Thursday 20 August 2020

Number 56 - The Year's Midnight - Alex Benzie

This is one of those books I picked up second hand almost completely at random.  Mainly because the cover looked interesting and the story sounded intriguing. I'd never heard of Alex Benzie before so this was a stab in the dark.

It's a long book, probably the longest thing I've read this year, but it felt a lot longer than it is.

This is the first time since I started this blog that I've been tempted to give up half way through a book.

It's not that the prose is bad.  The prose actually has quite a lot to recommend it in places.  It's so dense though, and very overwriiten.

The dialogue is written in such a broad scottish dialect that it was nearly 200 pages in before I could relax my brain into translation mode and read it direectly.  Prior to that I was having to read and rerread the dialogue to try to work out what the hell was being said.

 From the prologue -
Fits a fine loon like yersel deein here, at the hin end o' the fair?

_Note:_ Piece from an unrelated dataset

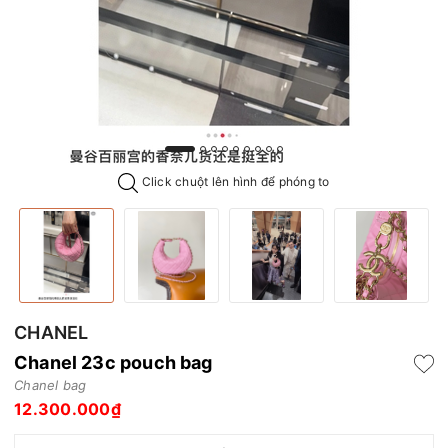
Click chuột lên hình để phóng to
CHANEL
Chanel 23c pouch bag
Chanel bag
12.300.000₫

Id've thocht ye'd be awa lang ere the noo, gin ye'd nae mind me askin.

That's one of the easier lines of dialogue in the prologue.

You can tell Alex Benzie fancies himself a serious literary author.  None of the dialogue is in quote marks, copying Cormac McCarthy and others, he never uses one word where twenty nine paragraphs will do the job.  There are chapters that go on for ten pages, where the most that happens is a man says hello to a woman. This was heavy going.

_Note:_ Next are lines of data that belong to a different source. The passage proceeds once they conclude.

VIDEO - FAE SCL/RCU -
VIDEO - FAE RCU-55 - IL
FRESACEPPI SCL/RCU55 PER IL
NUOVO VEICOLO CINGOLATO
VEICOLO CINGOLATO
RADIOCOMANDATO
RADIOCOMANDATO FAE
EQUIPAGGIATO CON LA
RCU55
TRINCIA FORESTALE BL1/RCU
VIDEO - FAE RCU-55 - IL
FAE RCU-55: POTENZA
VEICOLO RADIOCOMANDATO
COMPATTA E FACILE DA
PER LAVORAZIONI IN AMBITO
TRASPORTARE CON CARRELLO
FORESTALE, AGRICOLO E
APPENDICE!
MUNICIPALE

We hear about show don't tell - this takes that to the extreme.  Instead of a short chapter telling us some key points of our central character's childhood, after the prologue, we go to his birth, and follow him from small baby, to toddler, to his early schooldays etc etc.  It's showing us why he is the way he is as he gets older, but it really takes its time.

The story isn't even that interesting.  The blurb makes it sound like there's going to be intrigue and conflict.  Instead it's actually nearly 600 pages about a lad in his late teens fixing a clock and having a crush on a girl.  And the clock repair doesn't enter the story till well over half way through.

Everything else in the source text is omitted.